Le président kényan Uhuru Kenyatta a promulgué mercredi une loi sur la cybercriminalité destinée à prévenir la propagation des “fake news” (fausses nouvelles), et le harcèlement en ligne, mais dont certaines dispositions remettent en cause pour ses critiques la liberté de la presse.
La loi impose de strictes amendes et peines de prison pour piratage informatique, fraudes sur ordinateur, falsification de données, cyber-espionnage, pédopornographie ou tout envoi en ligne de contenu pornographique.
Mais des blogueurs et défenseurs de la liberté de la presse ont exprimé leur inquiétude au sujet d’un article de la loi, qui prévoit une amende de 50.000 dollars (42.000 euros) et/ou deux ans de prison pour la publication de “données fausses, trompeuses ou fictives”.
Le Comité pour la protection des journalistes (CPJ) avait la semaine dernière appelé le président Kenyatta à ne pas promulguer cette loi, en arguant qu’elle permettait trop facilement aux autorités de faire taire les journalistes qui leur déplaisent.
“Les législateurs kényans ont adopté une vaste loi qui rendra punissable la liberté d’expression.
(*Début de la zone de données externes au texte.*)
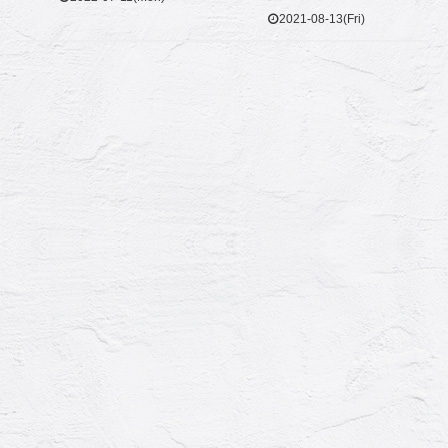
2021-08-13(Fri)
Les journalistes et blogueurs en seront probablement les premières victimes, si elle est promulguée”, avait déclaré Angela Quintal, la coordinatrice Afrique de l’organisation basée à New York.
La loi prévoit également que toute personne reconnue coupable d’avoir diffusé de fausses informations “destinées à créer, ou ayant pour résultat, la panique, le chaos ou la violence”, ou qui “risquent de porter atteinte à la réputation d’une personne”, puisse écoper d’une amende de 50.000 dollars ou d’une peine de prison de 10 ans.
Selon Article 19, une organisation de défense de la liberté de la presse basée à Londres, dans une analyse de la loi publiée en avril, celle-ci comporte d’importantes dispositions nouvelles, inspirées des standards internationaux.
Cependant, elle “contient (aussi) plusieurs infractions définies de manière large, avec des peines sévères, qui pourraient radicalement affecter la liberté d’expression en ligne au Kenya”.
Les activistes dénoncent un environnement de plus en plus hostile pour les journalistes au Kenya depuis la dernière campagne électorale et la réélection en octobre 2017 de M. Kenyatta.
“Même si les tensions politiques ont baissé, la capacité des journalistes à informer et commenter librement continue à être remise en cause par les agents de l’État”, avait estimé au début du mois Human Rights Watch.
En janvier, les trois principales chaînes de télévision privées du pays avaient été suspendues pendant une semaine pour avoir tenté de couvrir l’investiture symbolique du chef de l’opposition, Raila Odinga.
Puis fin mars, huit chroniqueurs de premier plan travaillant pour le plus grand groupe de presse au Kenya, le Nation media group (NMG), avaient démissionné en dénonçant l’ingérence du gouvernement et le manque d’indépendance de leur employeur.